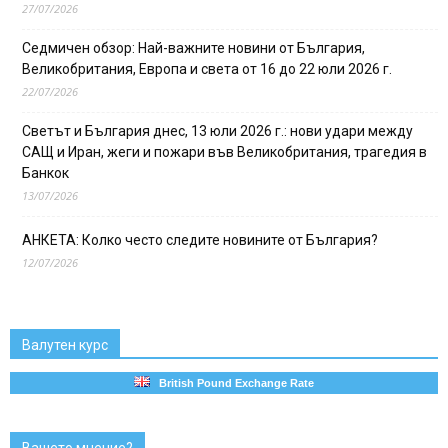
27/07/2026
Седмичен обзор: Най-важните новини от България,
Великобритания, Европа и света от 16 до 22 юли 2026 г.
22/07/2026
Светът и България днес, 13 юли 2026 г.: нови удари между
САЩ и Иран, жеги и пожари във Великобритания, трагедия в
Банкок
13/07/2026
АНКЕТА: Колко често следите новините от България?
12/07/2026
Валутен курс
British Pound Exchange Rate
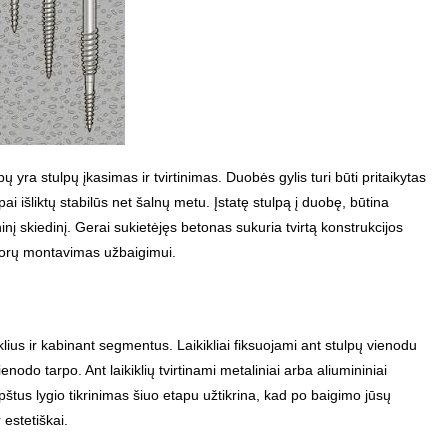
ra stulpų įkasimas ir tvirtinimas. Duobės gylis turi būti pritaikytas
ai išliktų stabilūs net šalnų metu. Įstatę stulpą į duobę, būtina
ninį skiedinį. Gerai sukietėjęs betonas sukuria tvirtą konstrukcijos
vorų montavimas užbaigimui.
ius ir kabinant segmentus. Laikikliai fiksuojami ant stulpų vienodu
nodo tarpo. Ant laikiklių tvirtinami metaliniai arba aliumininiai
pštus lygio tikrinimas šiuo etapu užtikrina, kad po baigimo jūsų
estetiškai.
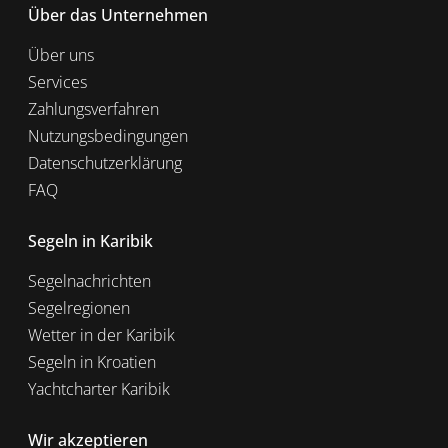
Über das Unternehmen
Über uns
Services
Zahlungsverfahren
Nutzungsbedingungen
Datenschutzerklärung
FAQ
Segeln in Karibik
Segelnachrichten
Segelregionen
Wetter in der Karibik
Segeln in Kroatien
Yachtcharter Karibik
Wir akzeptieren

==

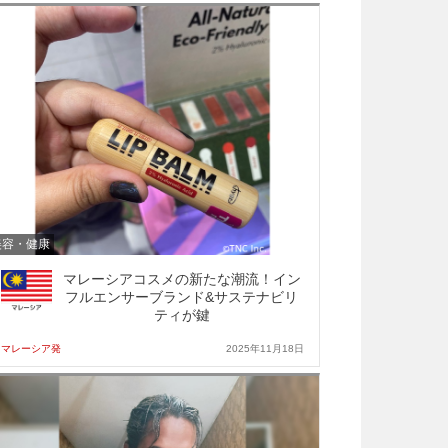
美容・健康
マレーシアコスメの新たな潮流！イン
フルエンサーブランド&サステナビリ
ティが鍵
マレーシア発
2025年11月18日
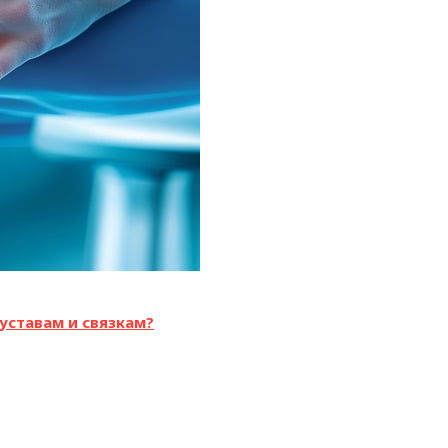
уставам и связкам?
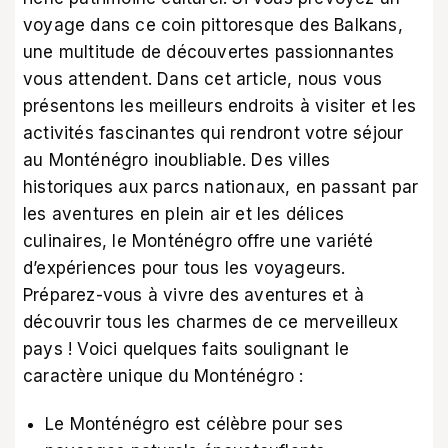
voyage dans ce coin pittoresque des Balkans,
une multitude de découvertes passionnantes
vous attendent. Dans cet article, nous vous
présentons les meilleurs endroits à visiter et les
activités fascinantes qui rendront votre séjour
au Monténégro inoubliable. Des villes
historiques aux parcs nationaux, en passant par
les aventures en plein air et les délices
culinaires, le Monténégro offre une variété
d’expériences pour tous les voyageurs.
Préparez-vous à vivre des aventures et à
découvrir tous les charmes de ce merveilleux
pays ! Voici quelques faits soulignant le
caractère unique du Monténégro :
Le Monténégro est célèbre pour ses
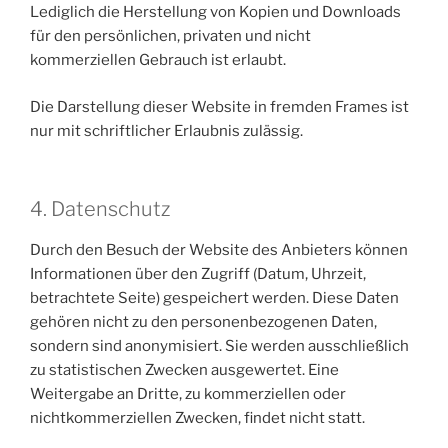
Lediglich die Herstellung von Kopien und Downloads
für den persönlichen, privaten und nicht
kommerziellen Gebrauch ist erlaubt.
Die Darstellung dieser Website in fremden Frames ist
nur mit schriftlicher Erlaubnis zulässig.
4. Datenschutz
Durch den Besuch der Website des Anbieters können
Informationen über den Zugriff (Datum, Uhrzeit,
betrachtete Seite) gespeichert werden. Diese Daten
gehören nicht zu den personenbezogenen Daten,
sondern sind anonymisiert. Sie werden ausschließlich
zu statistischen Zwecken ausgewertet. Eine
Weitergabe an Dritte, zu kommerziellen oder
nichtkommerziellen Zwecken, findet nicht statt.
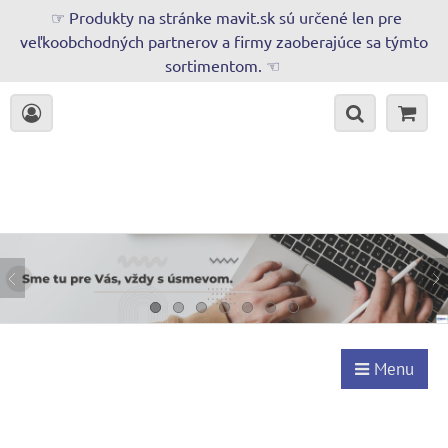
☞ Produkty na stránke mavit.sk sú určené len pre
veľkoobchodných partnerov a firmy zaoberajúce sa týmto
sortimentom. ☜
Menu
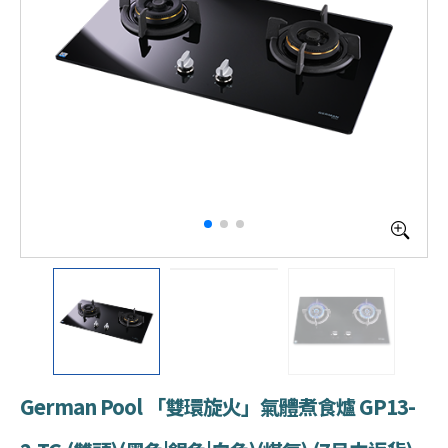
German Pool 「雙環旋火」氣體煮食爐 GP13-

> **PROBLEM TO SOLVE**
For each line above that holds the string "Monténégro", provide a copy of that line.

> **WRITTEN ANSWER**
au Monténégro inoubliable. Des villes
culinaires, le Monténégro offre une variété
caractère unique du Monténégro :
Le Monténégro est célèbre pour ses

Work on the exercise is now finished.